UnO: Unsupervised Occupancy Fields for Perception and Forecasting

CVPR 2024 (Oral)

Sergio Casas*, Ben Agro*, Jiageng Mao*十, Thomas Gilles, Alexander Cui十, Thomas Li, Raquel Urtasun


Perceiving the world and forecasting its future state is a critical task for self-driving. Supervised approaches leverage annotated object labels to learn a model of the world --- traditionally with object detections and trajectory predictions, or temporal bird's-eye-view (BEV) occupancy fields. However, these annotations are expensive and typically limited to a set of predefined categories that do not cover everything we might encounter on the road. Instead, we learn to perceive and forecast a continuous 4D (spatio-temporal) occupancy field with self-supervision from LiDAR data. This unsupervised world model can be easily and effectively transferred to downstream tasks. We tackle point cloud forecasting by adding a lightweight learned renderer and achieve state-of-the-art performance in Argoverse 2, nuScenes, and KITTI. To further showcase its transferability, we fine-tune our model for BEV semantic occupancy forecasting and show that it outperforms the fully supervised state-of-the-art, especially when labelled data is scarce. Finally, when compared to prior state-of-the-art on spatio-temporal geometric occupancy prediction, our 4D world model achieves a much higher recall of objects from classes relevant to self-driving.

Video


Foundation Models for the Real World

Motivation

  1. Scalable architectures and algorithms (e.g., transformers)

  2. Large and diverse datasets to feed to those algorithms (e.g., data scraped from the internet)

  3. Accelerated and industrial scale computing to train these models.

  1. Capture the 3D geometry of the world

  2. Understand dynamics and be able to forecast future states of the world

  3. Generalize to rare and safety critical situations

  4. Be able to run in real-time to facilitate real-world applications

  5. Be transferable to a wide variety of downstream tasks like object detection and trajectory forecasting

LiDAR data provides explicit 3D geometric information and as such it presents a promising avenue for building foundation models of the physical world. However, prior worlds like 4D occ struggle with forecasting and generalization, while more performant methods like our Copilot4D are too slow for real time inference; neither demonstrating adaptability to downstream tasks. As LiDAR is the primary modality for level 4 self-driving vehicles, in this work we focus on building a LiDAR foundation model which meets our above five criteria.

Challenges

Modeling the physical world through LiDAR data brings challenges not encountered with language. Firstly, while language is low dimensional and naturally represented with discrete tokens, sensor data is both high dimensional and continuous in space and time:

As such, we cannot apply the recipes from LLMs directly to our task. Second, while text generation is directly useful for a variety of applications, it is not immediately clear how to use a foundation model that predicts sensor data to enhance a self driving system:

Idea

Alternatively, we propose to model the world with a spatio-temporal occupancy field, which specifies the probability a particular location in space and future time is occupied.

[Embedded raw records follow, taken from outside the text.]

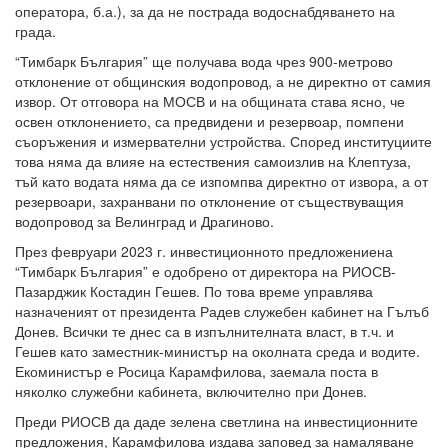
оператора, б.а.), за да не пострада водоснабдяването на
града.
“Тимбарк България” ще получава вода чрез 900-метрово
отклонение от общинския водопровод, а не директно от самия
извор. От отговора на МОСВ и на общината става ясно, че
освен отклонението, са предвидени и резервоар, помпени
съоръжения и измервателни устройства. Според институциите
това няма да влияе на естествения самоизлив на Клептуза,
тъй като водата няма да се изпомпва директно от извора, а от
резервоари, захранвани по отклонение от съществуващия
водопровод за Велинград и Драгиново.
През февруари 2023 г. инвестиционното предложениена
“Тимбарк България” е одобрено от директора на РИОСВ-
Пазарджик Костадин Гешев. По това време управлява
назначеният от президента Радев служебен кабинет на Гълъб
Донев. Всички те днес са в изпълнителната власт, в т.ч. и
Гешев като заместник-министър на околната среда и водите.
Екоминистър е Росица Карамфилова, заемала поста в
няколко служебни кабинета, включително при Донев.
Преди РИОСВ да даде зелена светлина на инвестиционните
предложения, Карамфилова издава заповед за намаляване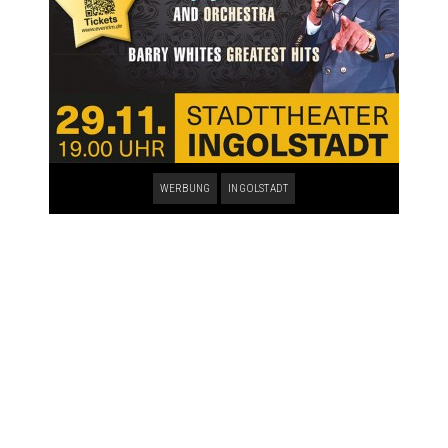
WERBUNG
INGOLSTADT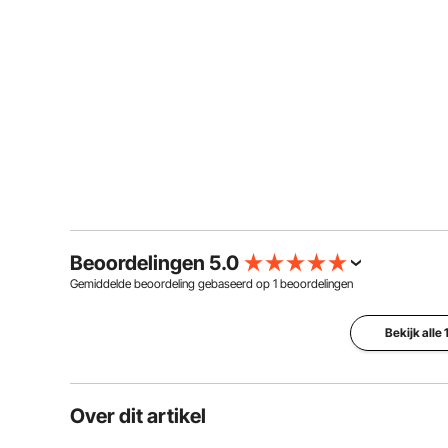
Beoordelingen 5.0
Gemiddelde beoordeling gebaseerd op
1
beoordelingen
Bekijk alle
Over dit artikel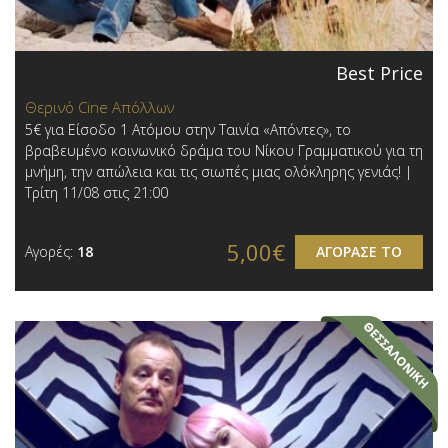
Best Price
Θερινό Cine Απόλλων
5€ για Είσοδο 1 Ατόμου στην Ταινία «Απόντες», το
βραβευμένο κοινωνικό δράμα του Νίκου Γραμματικού για τη
μνήμη, την απώλεια και τις σιωπές μιας ολόκληρης γενιάς! |
Τρίτη 11/08 στις 21:00
5,00€
Αγορές:
18
ΑΓΟΡΑΣΕ ΤΟ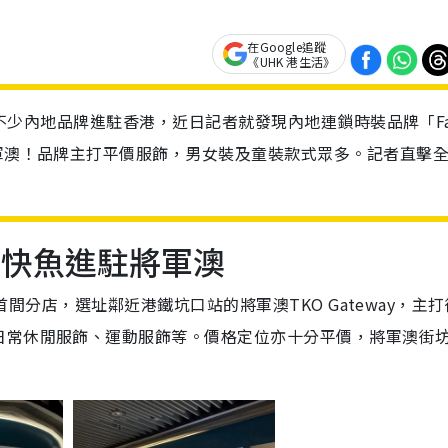
在Google追蹤
《UHK 港生活》
近年不少內地品牌進駐香港，近日記者就發現內地連鎖時裝品牌「Fa
將軍澳！品牌主打平價服飾，男女裝及童裝款式眾多。記者直擊
sh快魚進駐將軍澳
的首間分店，選址鄰近港鐵坑口站的將軍澳TKO Gateway，主
日常休閒服飾、運動服飾等。價格定位亦十分平價，將軍澳街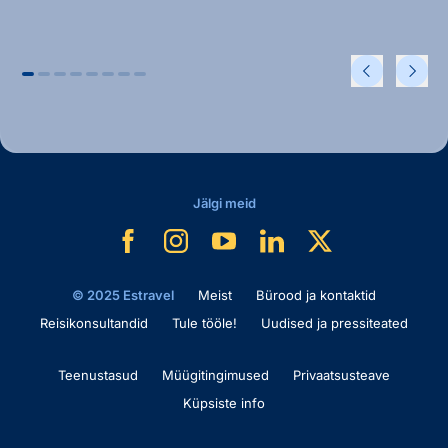
Jälgi meid
© 2025 Estravel
Meist
Bürood ja kontaktid
Reisikonsultandid
Tule tööle!
Uudised ja pressiteated
Teenustasud
Müügitingimused
Privaatsusteave
Küpsiste info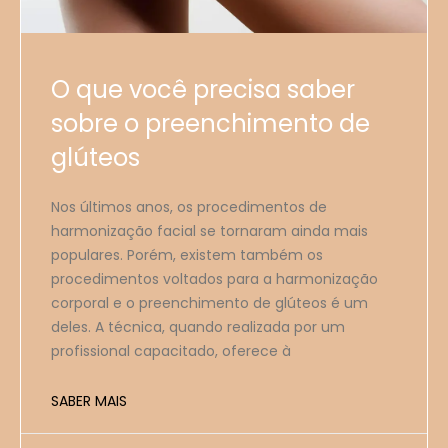
O que você precisa saber
sobre o preenchimento de
glúteos
Nos últimos anos, os procedimentos de
harmonização facial se tornaram ainda mais
populares. Porém, existem também os
procedimentos voltados para a harmonização
corporal e o preenchimento de glúteos é um
deles. A técnica, quando realizada por um
profissional capacitado, oferece à
SABER MAIS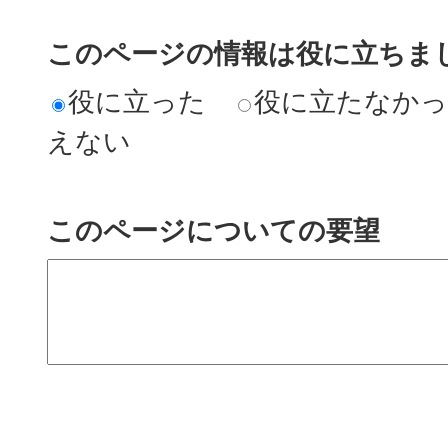
このページの情報は役に立ちまし
役に立った
役に立たなか
えない
このページについての要望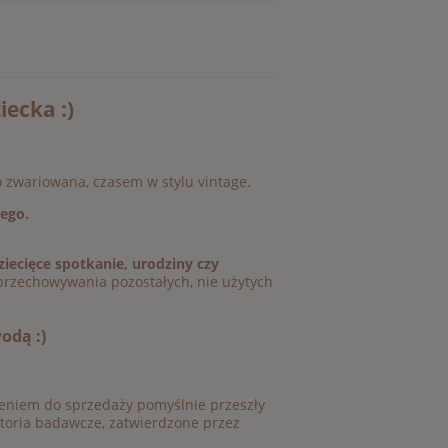
ecka :)
co zwariowana, czasem w stylu vintage.
ego.
iecięce spotkanie, urodziny czy
 przechowywania pozostałych, nie użytych
odą :)
żeniem do sprzedaży pomyślnie przeszły
toria badawcze, zatwierdzone przez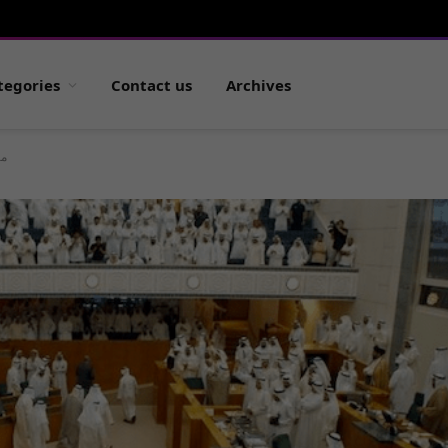
tegories
Contact us
Archives
من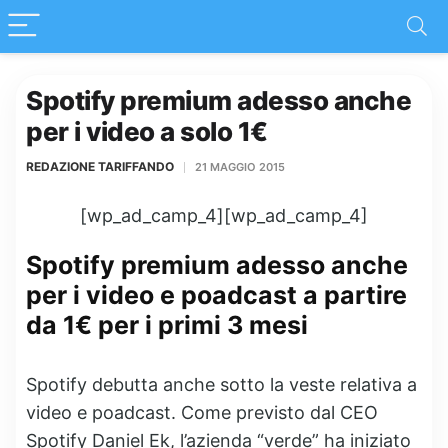
Spotify premium adesso anche
per i video a solo 1€
REDAZIONE TARIFFANDO
21 MAGGIO 2015
[wp_ad_camp_4][wp_ad_camp_4]
Spotify premium adesso anche
per i video e poadcast a partire
da 1€ per i primi 3 mesi
Spotify debutta anche sotto la veste relativa a
video e poadcast. Come previsto dal CEO
Spotify Daniel Ek, l’azienda “verde” ha iniziato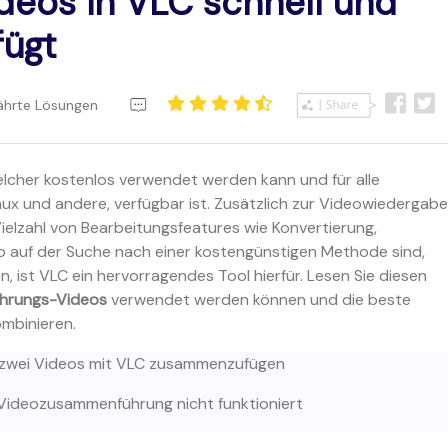
deos in VLC schnell und
ügt
währte Lösungen
welcher kostenlos verwendet werden kann und für alle
nux und andere, verfügbar ist. Zusätzlich zur Videowiedergab
ielzahl von Bearbeitungsfeatures wie Konvertierung,
 auf der Suche nach einer kostengünstigen Methode sind,
 ist VLC ein hervorragendes Tool hierfür. Lesen Sie diesen
hrungs-Videos
verwendet werden können und die beste
ombinieren.
 um zwei Videos mit VLC zusammenzufügen
C Videozusammenführung nicht funktioniert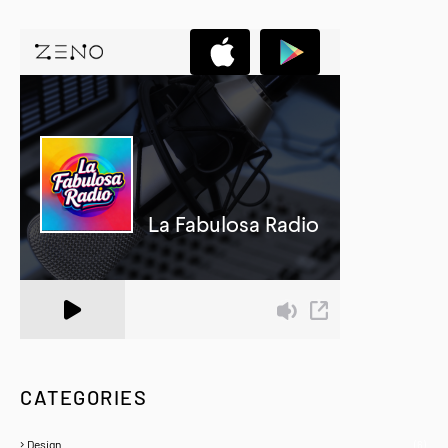
A Zeno.FM Station
CATEGORIES
Design
(6)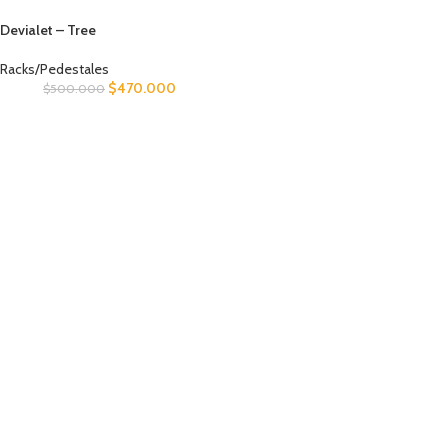
Devialet – Tree
Racks/Pedestales
$
470.000
$
500.000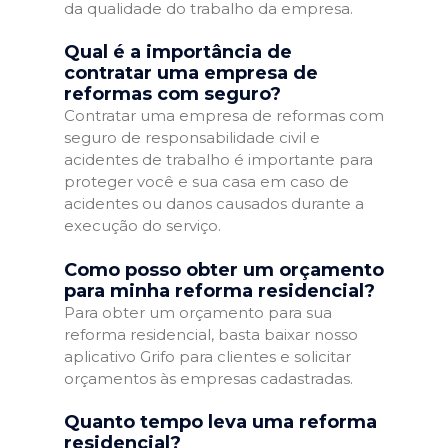
da qualidade do trabalho da empresa.
Qual é a importância de
contratar uma empresa de
reformas com seguro?
Contratar uma empresa de reformas com
seguro de responsabilidade civil e
acidentes de trabalho é importante para
proteger você e sua casa em caso de
acidentes ou danos causados durante a
execução do serviço.
Como posso obter um orçamento
para minha reforma residencial?
Para obter um orçamento para sua
reforma residencial, basta baixar nosso
aplicativo Grifo para clientes e solicitar
orçamentos às empresas cadastradas.
Quanto tempo leva uma reforma
residencial?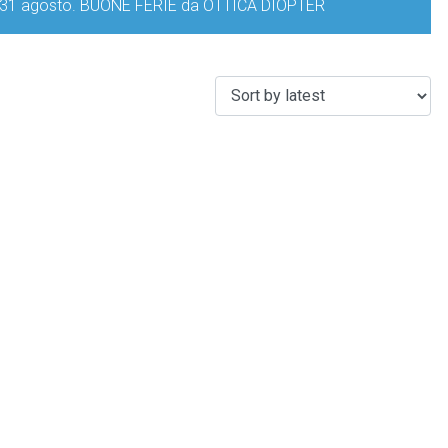
iorno 31 agosto. BUONE FERIE da OTTICA DIOPTER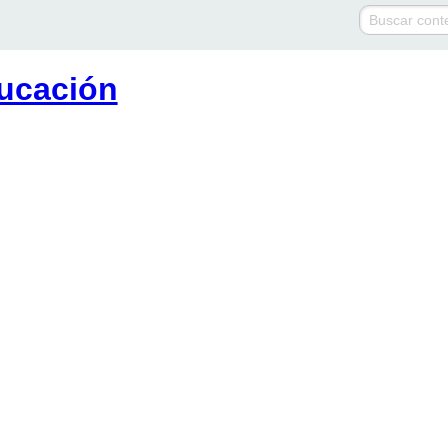
ucación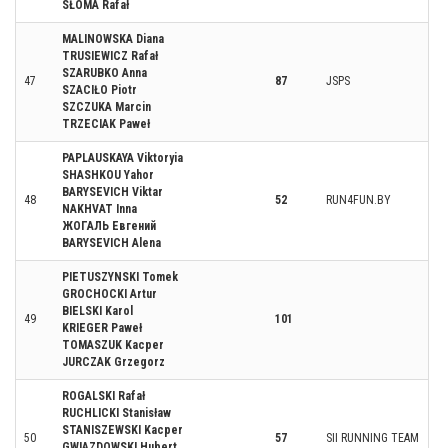
SŁOMA Rafał
MALINOWSKA Diana
TRUSIEWICZ Rafał
SZARUBKO Anna
47
87
JSPS
SZACIŁO Piotr
SZCZUKA Marcin
TRZECIAK Paweł
PAPLAUSKAYA Viktoryia
SHASHKOU Yahor
BARYSEVICH Viktar
48
52
RUN4FUN.BY
NAKHVAT Inna
ЖОГАЛЬ Евгений
BARYSEVICH Alena
PIETUSZYNSKI Tomek
GROCHOCKI Artur
BIELSKI Karol
49
101
KRIEGER Paweł
TOMASZUK Kacper
JURCZAK Grzegorz
ROGALSKI Rafał
RUCHLICKI Stanisław
STANISZEWSKI Kacper
50
57
SII RUNNING TEAM
GWIAZDOWSKI Hubert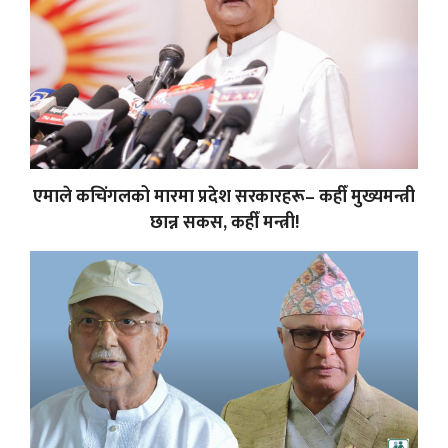
एमाले कचिंगलको मारमा प्रदेश सरकारहरू– कहीँ मुख्यमन्त्री
छान्न सकस, कहीँ मन्त्री!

  • Paralleling classification over language tokens, occupancy allows us to learn a classification task instead of regressing point clouds directly.

  • Occupancy abstracts away the specifics of the LiDAR sensors and material properties that are hard to learn.

  • Occupancy is employed by many algorithms in robotics and autonomous driving, making it directly useful to existing stacks.


Method

Unsupervised Task

In this section we discuss how to learn 4D occupancy fields from LiDAR data. Our unsupervised task leverages the occupancy information provided by future LiDAR data. We assume we know the instantaneous position of the lidar sensor, labelled \(\color{blue}s_i\) below.

Tracing the LiDAR position to any lidar point \(\color{magenta}p_{ij}\) tells us which parts of the scene must be unoccupied \(\color{red}{R}_{ij}^{-}\) since otherwise the lidar point would have stopped earlier.

We also assume that there must be a small region of occupied space \(\color{green}\mathcal{R}_{ij}^{+}\) immediately after the LiDAR point which reflects the laser. Repeating this for many LiDAR rays allows us to describe the occupancy of the visible parts of the scene, and we can supervise forecasting because we have future sensor information available in our datasets. We train the occupancy model on binary classification of these regions in space and future time, equally sample query points from positive and negative regions during training. This task leverages the ability of neural networks to interpolate and generalize to unseen areas.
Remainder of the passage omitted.